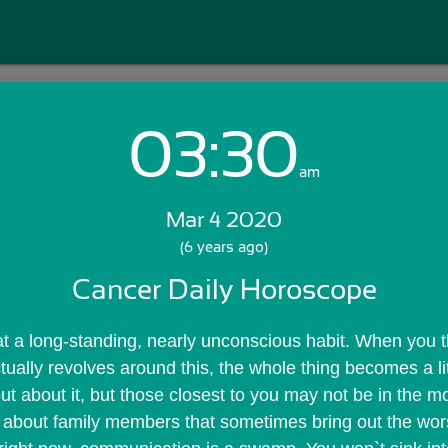
03:30
Login with Email:
am
Mar 4 2020
GET STARTED
(6 years ago)
Cancer Daily Horoscope
Skip Sign In >>
OR
at a long-standing, nearly unconscious habit. When you t
tually revolves around this, the whole thing becomes a lit
ut about it, but those closest to you may not be in the mo
it about family members that sometimes bring out the wors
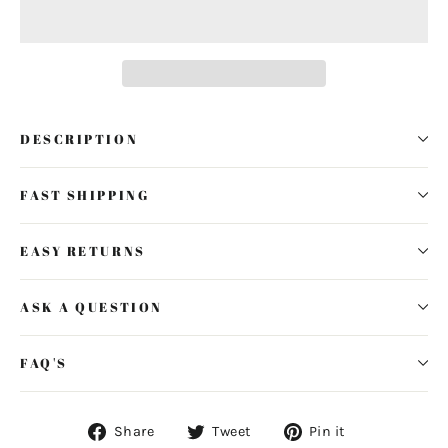
DESCRIPTION
FAST SHIPPING
EASY RETURNS
ASK A QUESTION
FAQ'S
Share
Tweet
Pin
Share
Tweet
Pin it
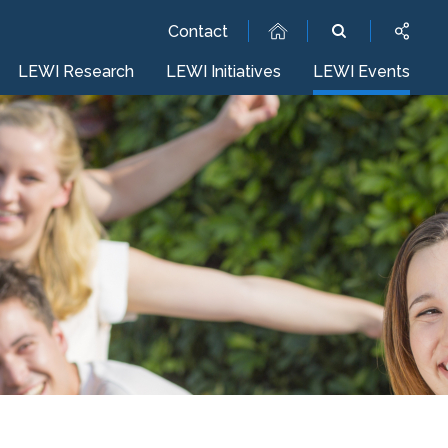
Contact
LEWI Research
LEWI Initiatives
LEWI Events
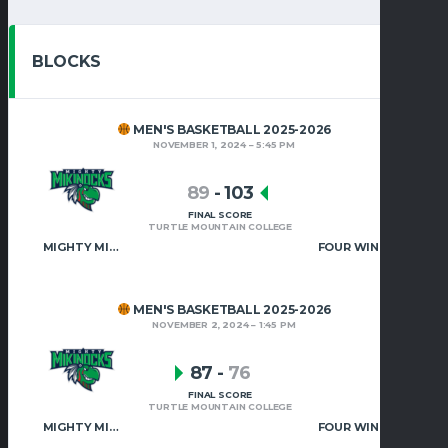
BLOCKS
MEN'S BASKETBALL 2025-2026
NOVEMBER 1, 2024
5:45 PM
89
-
103
FINAL SCORE
TURTLE MOUNTAIN COLLEGE
MIGHTY MIKINOCKS MEN’S BASKETBALL
FOUR WINDS UNIVERSITY
MEN'S BASKETBALL 2025-2026
NOVEMBER 2, 2024
1:45 PM
87
-
76
FINAL SCORE
TURTLE MOUNTAIN COLLEGE
MIGHTY MIKINOCKS MEN’S BASKETBALL
FOUR WINDS UNIVERSITY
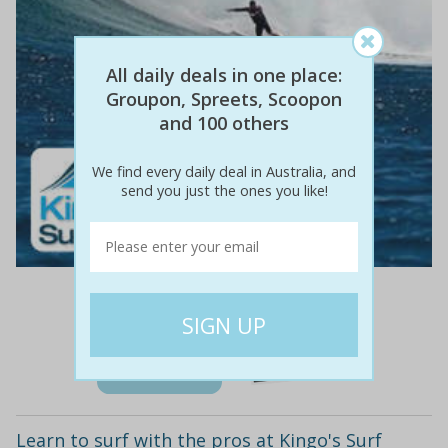
All daily deals in one place:
Groupon, Spreets, Scoopon
and 100 others
We find every daily deal in Australia, and
send you just the ones you like!
$40
$17
58% off
Details
Learn to surf with the pros at Kingo's Surf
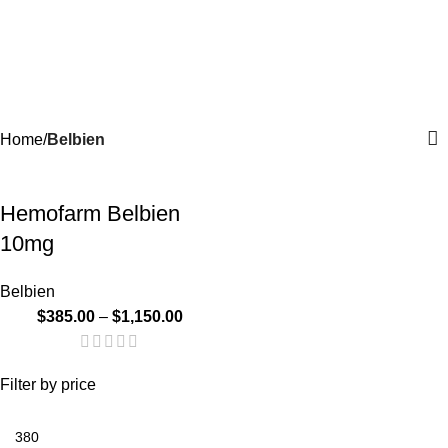
Menu
$
0.
Belbien
Categories
Home
Belbien
-24%
Hemofarm Belbien
10mg
Belbien
$
385.00
–
$
1,150.00
Filter by price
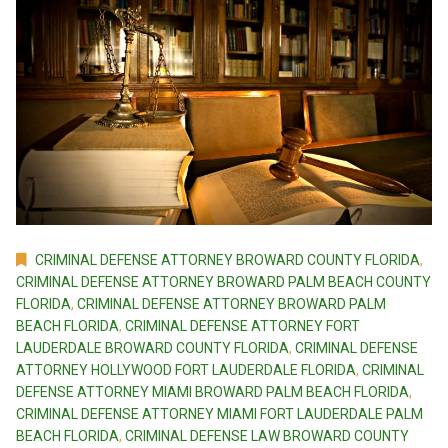
CRIMINAL DEFENSE ATTORNEY BROWARD COUNTY FLORIDA
,
CRIMINAL DEFENSE ATTORNEY BROWARD PALM BEACH COUNTY
FLORIDA
,
CRIMINAL DEFENSE ATTORNEY BROWARD PALM
BEACH FLORIDA
,
CRIMINAL DEFENSE ATTORNEY FORT
LAUDERDALE BROWARD COUNTY FLORIDA
,
CRIMINAL DEFENSE
ATTORNEY HOLLYWOOD FORT LAUDERDALE FLORIDA
,
CRIMINAL
DEFENSE ATTORNEY MIAMI BROWARD PALM BEACH FLORIDA
,
CRIMINAL DEFENSE ATTORNEY MIAMI FORT LAUDERDALE PALM
BEACH FLORIDA
,
CRIMINAL DEFENSE LAW BROWARD COUNTY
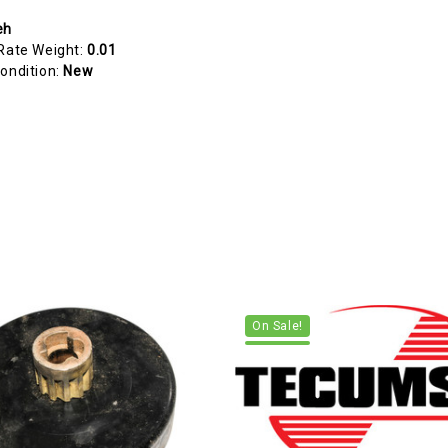
eh
Rate Weight:
0.01
ondition:
New
On Sale!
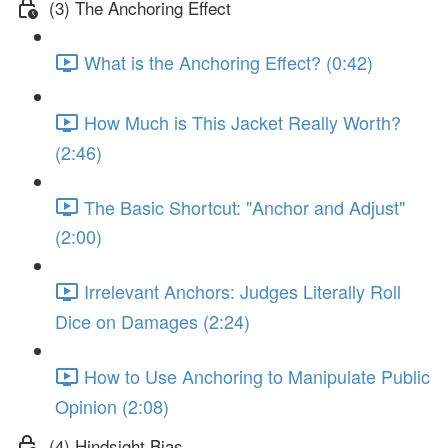
(3) The Anchoring Effect
What is the Anchoring Effect? (0:42)
How Much is This Jacket Really Worth?
(2:46)
The Basic Shortcut: "Anchor and Adjust"
(2:00)
Irrelevant Anchors: Judges Literally Roll
Dice on Damages (2:24)
How to Use Anchoring to Manipulate Public
Opinion (2:08)
(4) Hindsight Bias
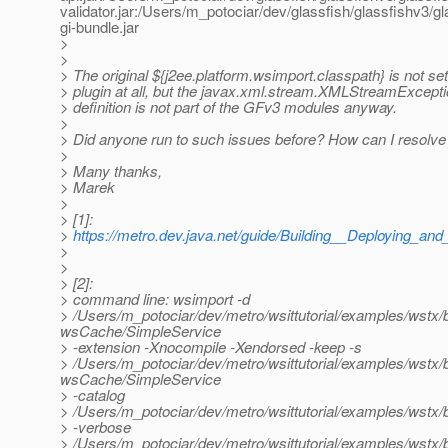
validator.jar:/Users/m_potociar/dev/glassfish/glassfishv3
gi-bundle.jar
>
>
> The original ${j2ee.platform.wsimport.classpath} is not s
> plugin at all, but the javax.xml.stream.XMLStreamExcepti
> definition is not part of the GFv3 modules anyway.
>
> Did anyone run to such issues before? How can I resolve 
>
> Many thanks,
> Marek
>
> [1]:
>
https://metro.dev.java.net/guide/Building__Deploying_
>
>
> [2]:
> command line: wsimport -d
> /Users/m_potociar/dev/metro/wsittutorial/examples/wstx
wsCache/SimpleService
> -extension -Xnocompile -Xendorsed -keep -s
> /Users/m_potociar/dev/metro/wsittutorial/examples/wstx
wsCache/SimpleService
> -catalog
> /Users/m_potociar/dev/metro/wsittutorial/examples/wst
> -verbose
> /Users/m_potociar/dev/metro/wsittutorial/examples/wst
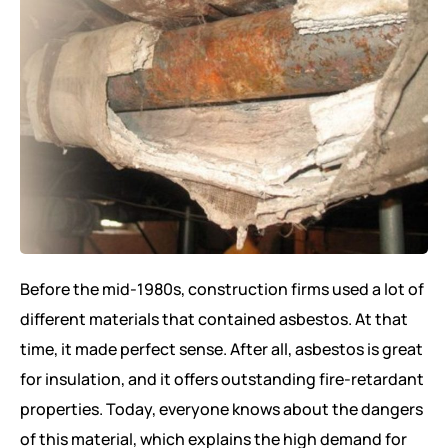
Before the mid-1980s, construction firms used a lot of
different materials that contained asbestos. At that
time, it made perfect sense. After all, asbestos is great
for insulation, and it offers outstanding fire-retardant
properties. Today, everyone knows about the dangers
of this material, which explains the high demand for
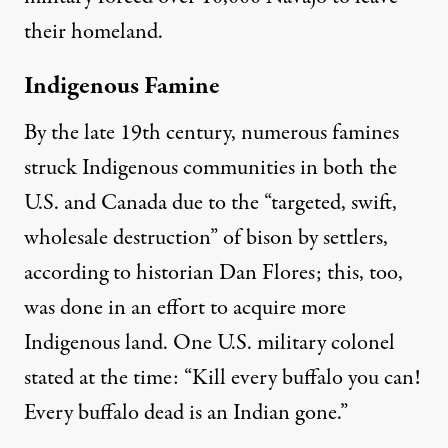
their homeland.
Indigenous Famine
By the late 19th century, numerous famines
struck Indigenous communities in both the
U.S. and Canada due to the “
targeted, swift,
wholesale destruction
” of bison by settlers,
according to historian
Dan Flores
; this, too,
was done in an effort
to acquire more
Indigenous land
. One U.S. military colonel
stated at the time: “Kill every buffalo you can!
Every buffalo dead is an Indian gone
.”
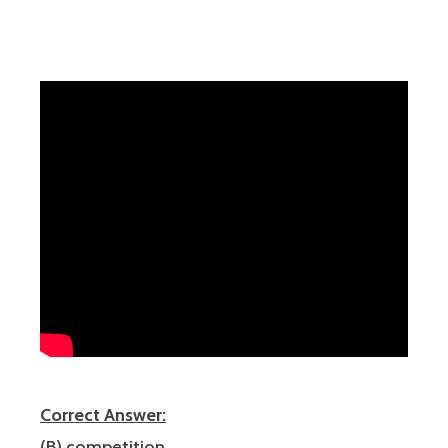
Correct Answer:
(B) competition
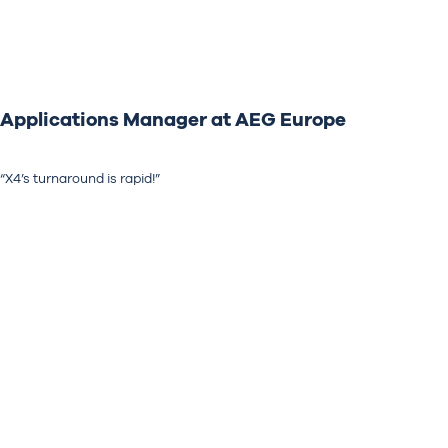
Applications Manager at AEG Europe
“X4’s turnaround is rapid!”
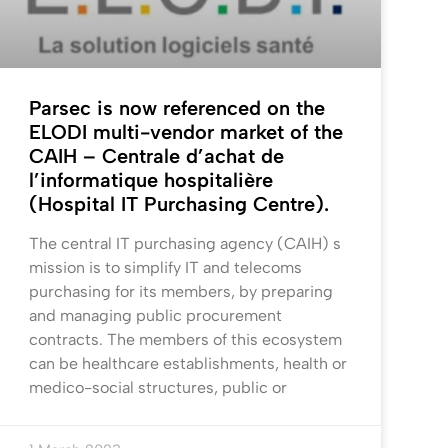
Parsec is now referenced on the
ELODI multi-vendor market of the
CAIH – Centrale d’achat de
l’informatique hospitalière
(Hospital IT Purchasing Centre).
The central IT purchasing agency (CAIH) s
mission is to simplify IT and telecoms
purchasing for its members, by preparing
and managing public procurement
contracts. The members of this ecosystem
can be healthcare establishments, health or
medico-social structures, public or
-=-=-
Transcribe each of the records above precisely, with no pictures in the copy.

Finished exercise:
03:30
Login with Email:
am
Mar 4 2020
GET STARTED
(6 years ago)
Cancer Daily Horoscope
Skip Sign In >>
OR
at a long-standing, nearly unconscious habit. When you t
tually revolves around this, the whole thing becomes a lit
ut about it, but those closest to you may not be in the mo
it about family members that sometimes bring out the wors
DESCRIPTION
FAST SHIPPING
EASY RETURNS
ASK A QUESTION
FAQ'S
Share
Tweet
Pin
Share
Tweet
Pin it
Contact
LEWI Research
LEWI Initiatives
LEWI Events
BLOCKS
MEN'S BASKETBALL 2025-2026
NOVEMBER 1, 2024
5:45 PM
89
-
103
FINAL SCORE
TURTLE MOUNTAIN COLLEGE
MIGHTY MIKINOCKS MEN’S BASKETBALL
FOUR WINDS UNIVERSITY
MEN'S BASKETBALL 2025-2026
NOVEMBER 2, 2024
1:45 PM
87
-
76
FINAL SCORE
TURTLE MOUNTAIN COLLEGE
MIGHTY MIKINOCKS MEN’S BASKETBALL
FOUR WINDS UNIVERSITY
All daily deals in one place:
Groupon, Spreets, Scoopon
and 100 others
We find every daily deal in Australia, and
send you just the ones you like!
$40
$17
58% off
Details
Learn to surf with the pros at Kingo's Surf
Menu
$
0.
Belbien
Categories
Home
Belbien
-24%
Hemofarm Belbien
10mg
Belbien
$
385.00
–
$
1,150.00
Filter by price
CRIMINAL DEFENSE ATTORNEY BROWARD COUNTY FLORIDA
,
CRIMINAL DEFENSE ATTORNEY BROWARD PALM BEACH COUNTY
FLORIDA
,
CRIMINAL DEFENSE ATTORNEY BROWARD PALM
BEACH FLORIDA
,
CRIMINAL DEFENSE ATTORNEY FORT
LAUDERDALE BROWARD COUNTY FLORIDA
,
CRIMINAL DEFENSE
ATTORNEY HOLLYWOOD FORT LAUDERDALE FLORIDA
,
CRIMINAL
DEFENSE ATTORNEY MIAMI BROWARD PALM BEACH FLORIDA
,
CRIMINAL DEFENSE ATTORNEY MIAMI FORT LAUDERDALE PALM
BEACH FLORIDA
,
CRIMINAL DEFENSE LAW BROWARD COUNTY
eh
Rate Weight:
0.01
ondition:
New
On Sale!
(3) The Anchoring Effect
What is the Anchoring Effect? (0:42)
How Much is This Jacket Really Worth?
(2:46)
The Basic Shortcut: "Anchor and Adjust"
(2:00)
Irrelevant Anchors: Judges Literally Roll
Dice on Damages (2:24)
How to Use Anchoring to Manipulate Public
Opinion (2:08)
(4) Hindsight Bias
validator.jar:/Users/m_potociar/dev/glassfish/glassfishv3
gi-bundle.jar
>
>
> The original ${j2ee.platform.wsimport.classpath} is not s
> plugin at all, but the javax.xml.stream.XMLStreamExcepti
> definition is not part of the GFv3 modules anyway.
>
> Did anyone run to such issues before? How can I resolve 
>
> Many thanks,
> Marek
>
> [1]:
>
https://metro.dev.java.net/guide/Building__Deploying_
>
>
> [2]:
> command line: wsimport -d
> /Users/m_potociar/dev/metro/wsittutorial/examples/wstx
wsCache/SimpleService
> -extension -Xnocompile -Xendorsed -keep -s
> /Users/m_potociar/dev/metro/wsittutorial/examples/wstx
wsCache/SimpleService
> -catalog
> /Users/m_potociar/dev/metro/wsittutorial/examples/wst
> -verbose
> /Users/m_potociar/dev/metro/wsittutorial/examples/wst
Before the mid-1980s, construction firms used a lot of
different materials that contained asbestos. At that
time, it made perfect sense. After all, asbestos is great
for insulation, and it offers outstanding fire-retardant
properties. Today, everyone knows about the dangers
of this material, which explains the high demand for
their homeland.
Indigenous Famine
By the late 19th century, numerous famines
struck Indigenous communities in both the
U.S. and Canada due to the “
targeted, swift,
wholesale destruction
” of bison by settlers,
according to historian
Dan Flores
; this, too,
was done in an effort
to acquire more
Indigenous land
. One U.S. military colonel
stated at the time: “Kill every buffalo you can!
Every buffalo dead is an Indian gone
.”
Correct Answer:
(B) competition
Applications Manager at AEG Europe
“X4’s turnaround is rapid!”
Parsec is now referenced on the
ELODI multi-vendor market of the
CAIH – Centrale d’achat de
l’informatique hospitalière
(Hospital IT Purchasing Centre).
The central IT purchasing agency (CAIH) s
mission is to simplify IT and telecoms
purchasing for its members, by preparing
and managing public procurement
contracts. The members of this ecosystem
can be healthcare establishments, health or
medico-social structures, public or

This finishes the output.